Institute of Biological and Biomedical Sciences
Our current laboratory research
Understanding the role of retinoid signaling in the formation of Xenopus primary neurons
Amphibian and fish embryos produce two nervous systems as they develop. In the frog, Xenopus, a complex nervous system, similar to that found in higher vertebrates, forms over a few months as the tadpole develops and metamorphoses into a froglet. The embryonic primary nervous system, however, forms rapidly and is active in just a little more than one day following fertilisation. Unlike the complex version, it consists of a small number of large neurones that control simple behaviours associated with the free-swimming lifestyle of the early tadpole. Their small number, large size and rapid differentiation have made the embryonic primary neurones a popular model for vertebrate neurone formation. Embryonic primary neurones are readily identified by the expression of the neural specific type-II beta-tubulin (NST) gene or the peripherin (XIF3) gene. We have found that signaling by retinoic acid is required for the formation of primary neurones.
Retinoic acid (RA) is a derivative of vitamin A that acts as a signaling molecule. It binds the heterodimeric RAR/RXR nuclear receptor proteins, which then activate target gene expression. When retinoid signaling is inhibited, primary neurones fail to form, in contrast, when elevated, more embryonic primary neurones will form than normal.
A functional analysis of SMRT co-repressor isoforms generated by alternative splicing
In the absence of RA, retinoid receptors interact with the co-repressor SMRT or its paralogue NCoR. This results in the deacetylation of the surrounding chromatin and the active repression of target gene expression. SMRT is a large protein of over 270 kDal and consists of a series of domains and motifs that either coordinate the repressive effects or interact with nuclear receptors. SMRT transcripts are subject to alternative splicing which generates many different isoforms that differ predominantly in the C-terminal domains. These domains govern interactions with nuclear receptors such as the retinoid receptors.

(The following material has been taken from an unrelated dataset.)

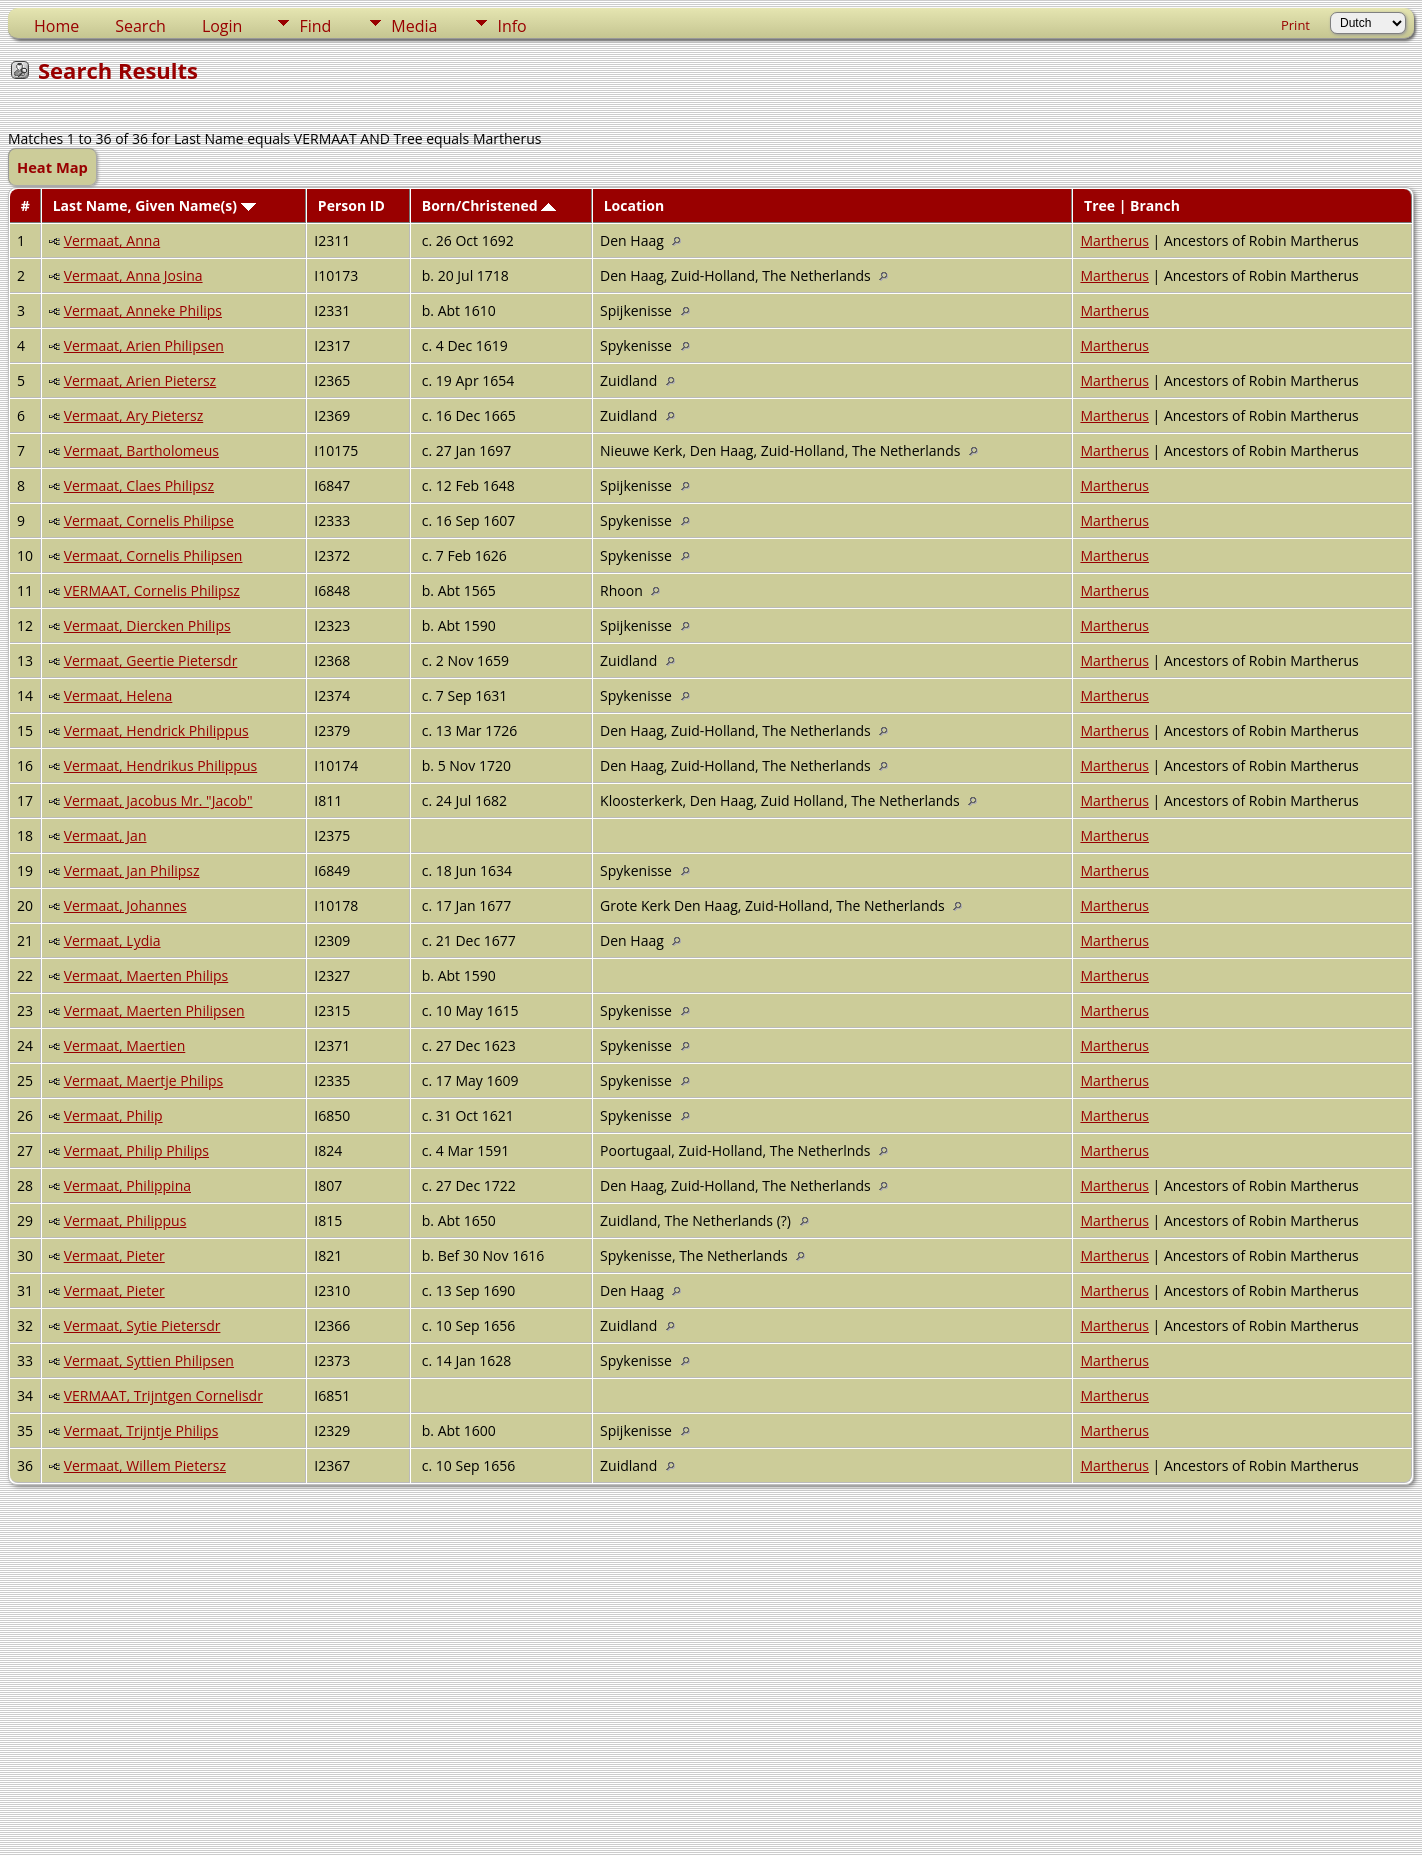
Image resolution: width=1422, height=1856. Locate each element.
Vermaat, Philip (113, 1115)
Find (315, 26)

Analysis of the SMRT gene structure and patterns of SMRT transcript alternative splicing has identified two exons whose pattern of alternative splicing is conserved across a wide range of vertebrates.
Constraining alternative splicing at one of these exons, using antisense oligonucleotides in Xenopus embryos, disrupts development and generates embryos with a disorganised nervous system. The C-terminal interaction domains of mouse SMRT isoforms have been expressed in collaboration with Prof Kneale’s group. The isoforms differ in their binding affinities for a range of nuclear receptors. The combined results suggest that the SMRT isoforms perform different roles in nuclear receptor signaling in the cell.